▶ Available data:
******************************
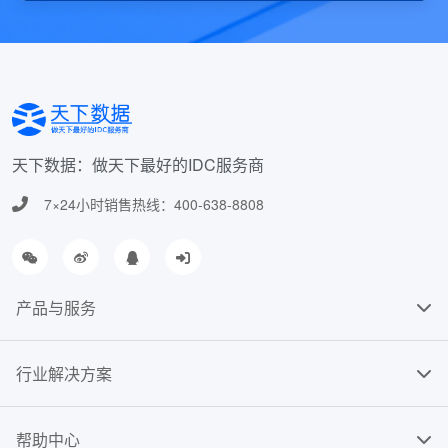
天下数据：做天下最好的IDC服务商
7×24小时销售热线：400-638-8808
产品与服务
行业解决方案
帮助中心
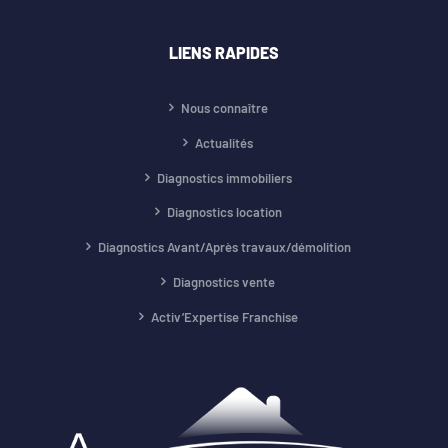
LIENS RAPIDES
Nous connaître
Actualités
Diagnostics immobiliers
Diagnostics location
Diagnostics Avant/Après travaux/démolition
Diagnostics vente
Activ’Expertise Franchise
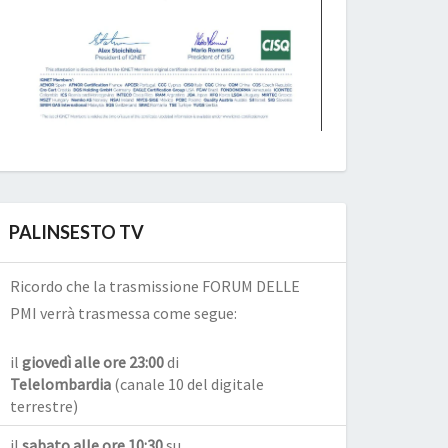
PALINSESTO TV
Ricordo che la trasmissione FORUM DELLE
PMI verrà trasmessa come segue:
il
giovedì alle ore 23:00
di
Telelombardia
(canale 10 del digitale
terrestre)
il
sabato alle ore 10:30
su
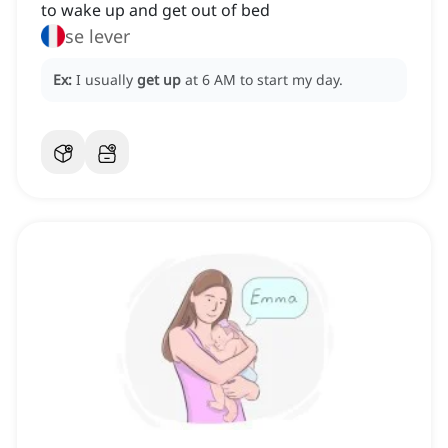
to wake up and get out of bed
se lever
Ex:
I usually
get up
at 6 AM to start my day.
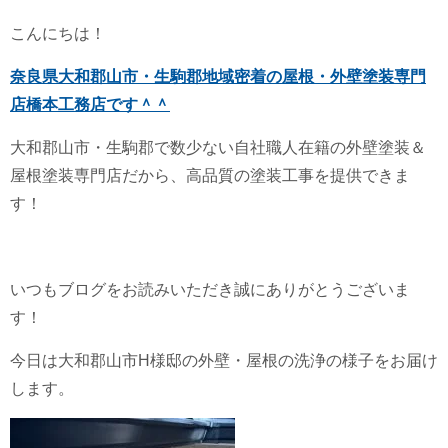
こんにちは！
奈良県大和郡山市・生駒郡地域密着の屋根・外壁塗装専門
店橋本工務店です＾＾
大和郡山市・生駒郡で数少ない自社職人在籍の外壁塗装＆
屋根塗装専門店だから、高品質の塗装工事を提供できま
す！
いつもブログをお読みいただき誠にありがとうございま
す！
今日は大和郡山市H様邸の外壁・屋根の洗浄の様子をお届け
します。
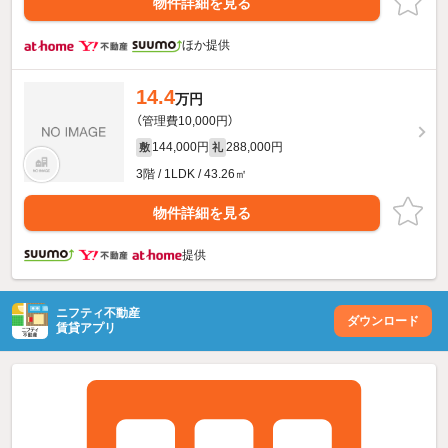
物件詳細を見る
ほか提供
14.4
万円
（管理費10,000円）
144,000円
288,000円
敷
礼
3階 / 1LDK / 43.26㎡
物件詳細を見る
提供
ニフティ不動産
ダウンロード
賃貸アプリ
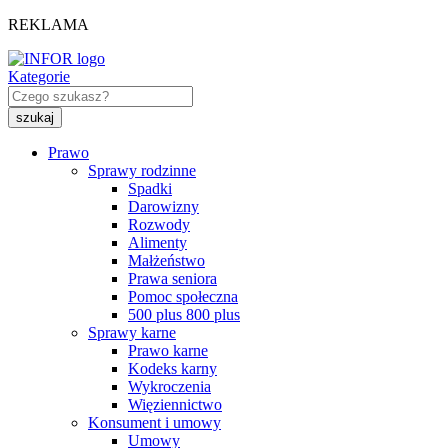
REKLAMA
Kategorie
Prawo
Sprawy rodzinne
Spadki
Darowizny
Rozwody
Alimenty
Małżeństwo
Prawa seniora
Pomoc społeczna
500 plus 800 plus
Sprawy karne
Prawo karne
Kodeks karny
Wykroczenia
Więziennictwo
Konsument i umowy
Umowy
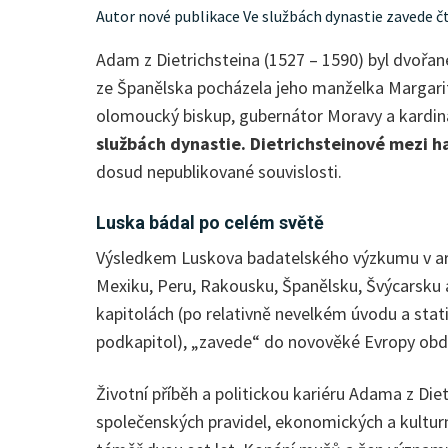
Autor nové publikace Ve službách dynastie zavede č
Adam z Dietrichsteina (1527 – 1590) byl dvořane
ze Španělska pocházela jeho manželka Margarita
olomoucký biskup, gubernátor Moravy a kardinál
službách dynastie. Dietrichsteinové mezi 
dosud nepublikované souvislosti.
Luska bádal po celém světě
Výsledkem Luskova badatelského výzkumu v arch
Mexiku, Peru, Rakousku, Španělsku, Švýcarsku a 
kapitolách (po relativně nevelkém úvodu a stat
podkapitol), „zavede“ do novověké Evropy obd
Životní příběh a politickou kariéru Adama z Die
společenských pravidel, ekonomických a kulturní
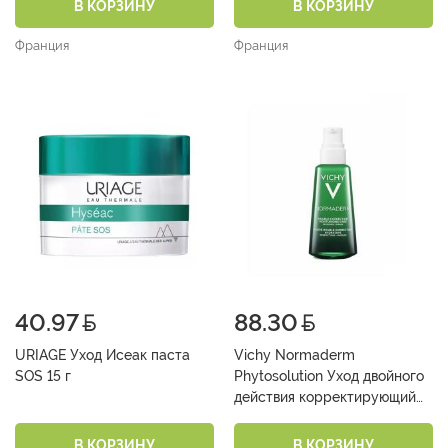
В КОРЗИНУ
В КОРЗИНУ
Франция
Франция
40.97
88.30
URIAGE Уход Исеак паста
Vichy Normaderm
SOS 15 г
Phytosolution Уход двойного
действия корректирующий
50 мл
В КОРЗИНУ
В КОРЗИНУ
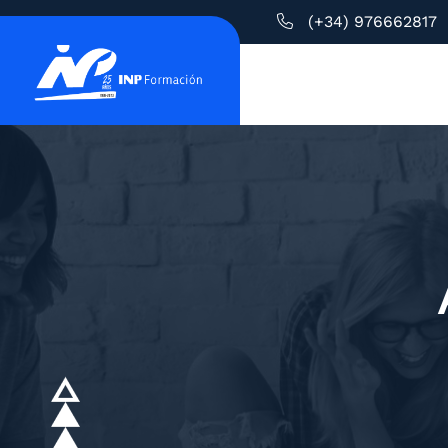
(+34) 976662817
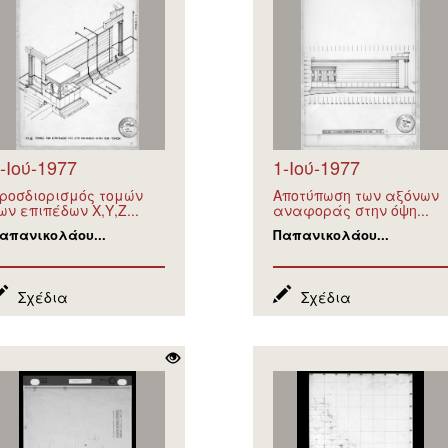
-Ιού-1977
1-Ιού-1977
ροσδιορισμός τομών
Αποτύπωση των αξόνων
ων επιπέδων Χ,Υ,Ζ...
αναφοράς στην όψη...
απανικολάου...
Παπανικολάου...
Σχέδια
Σχέδια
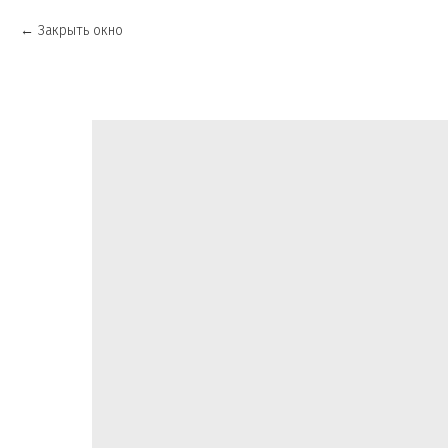
Закрыть окно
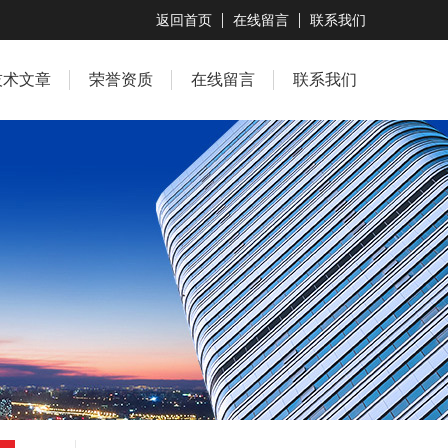
返回首页
在线留言
联系我们
技术文章
荣誉资质
在线留言
联系我们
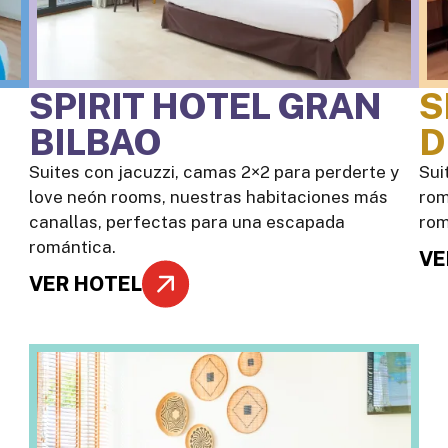
SPIRIT HOTEL GRAN
S
BILBAO
D
Suites con jacuzzi, camas 2×2 para perderte y
Sui
love neón rooms, nuestras habitaciones más
rom
s
canallas, perfectas para una escapada
rom
romántica.
VE
VER HOTEL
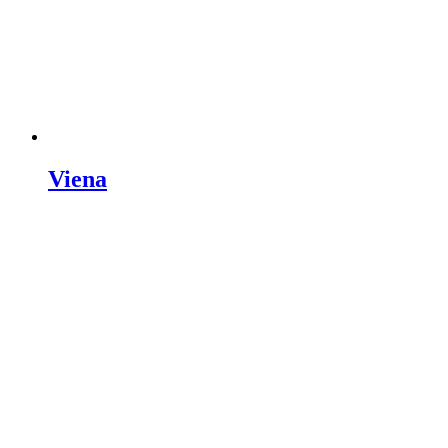
Viena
******************************
▶ Exercise instructions: Your copy should restate every record word for word and contain no pictures.

▶ Expected answer:
天下数据：做天下最好的IDC服务商
7×24小时销售热线：400-638-8808
产品与服务
行业解决方案
帮助中心
LIENS RAPIDES
Nous connaître
Actualités
Diagnostics immobiliers
Diagnostics location
Diagnostics Avant/Après travaux/démolition
Diagnostics vente
Activ’Expertise Franchise
PALINSESTO TV
Ricordo che la trasmissione FORUM DELLE
PMI verrà trasmessa come segue:
il
giovedì alle ore 23:00
di
Telelombardia
(canale 10 del digitale
terrestre)
il
sabato alle ore 10:30
su
to wake up and get out of bed
se lever
Ex:
I usually
get up
at 6 AM to start my day.
こんにちは！
奈良県大和郡山市・生駒郡地域密着の屋根・外壁塗装専門
店橋本工務店です＾＾
大和郡山市・生駒郡で数少ない自社職人在籍の外壁塗装＆
屋根塗装専門店だから、高品質の塗装工事を提供できま
す！
いつもブログをお読みいただき誠にありがとうございま
す！
今日は大和郡山市H様邸の外壁・屋根の洗浄の様子をお届け
します。
物件詳細を見る
ほか提供
14.4
万円
（管理費10,000円）
144,000円
288,000円
敷
礼
3階 / 1LDK / 43.26㎡
物件詳細を見る
提供
ニフティ不動産
ダウンロード
賃貸アプリ
REKLAMA
Kategorie
Prawo
Sprawy rodzinne
Spadki
Darowizny
Rozwody
Alimenty
Małżeństwo
Prawa seniora
Pomoc społeczna
500 plus 800 plus
Sprawy karne
Prawo karne
Kodeks karny
Wykroczenia
Więziennictwo
Konsument i umowy
Umowy
Autor nové publikace Ve službách dynastie zavede č
Adam z Dietrichsteina (1527 – 1590) byl dvořane
ze Španělska pocházela jeho manželka Margarita
olomoucký biskup, gubernátor Moravy a kardinál
službách dynastie. Dietrichsteinové mezi 
dosud nepublikované souvislosti.
Luska bádal po celém světě
Výsledkem Luskova badatelského výzkumu v arch
Mexiku, Peru, Rakousku, Španělsku, Švýcarsku a 
kapitolách (po relativně nevelkém úvodu a stat
podkapitol), „zavede“ do novověké Evropy obd
Životní příběh a politickou kariéru Adama z Die
společenských pravidel, ekonomických a kulturní
В КОРЗИНУ
В КОРЗИНУ
Франция
Франция
40.97
88.30
URIAGE Уход Исеак паста
Vichy Normaderm
SOS 15 г
Phytosolution Уход двойного
действия корректирующий
50 мл
В КОРЗИНУ
В КОРЗИНУ
(+34) 976662817
-Ιού-1977
1-Ιού-1977
ροσδιορισμός τομών
Αποτύπωση των αξόνων
ων επιπέδων Χ,Υ,Ζ...
αναφοράς στην όψη...
απανικολάου...
Παπανικολάου...
Σχέδια
Σχέδια
Закрыть окно
返回首页
在线留言
联系我们
技术文章
荣誉资质
在线留言
联系我们
SPIRIT HOTEL GRAN
S
BILBAO
D
Suites con jacuzzi, camas 2×2 para perderte y
Sui
love neón rooms, nuestras habitaciones más
rom
s
canallas, perfectas para una escapada
rom
romántica.
VE
VER HOTEL
Viena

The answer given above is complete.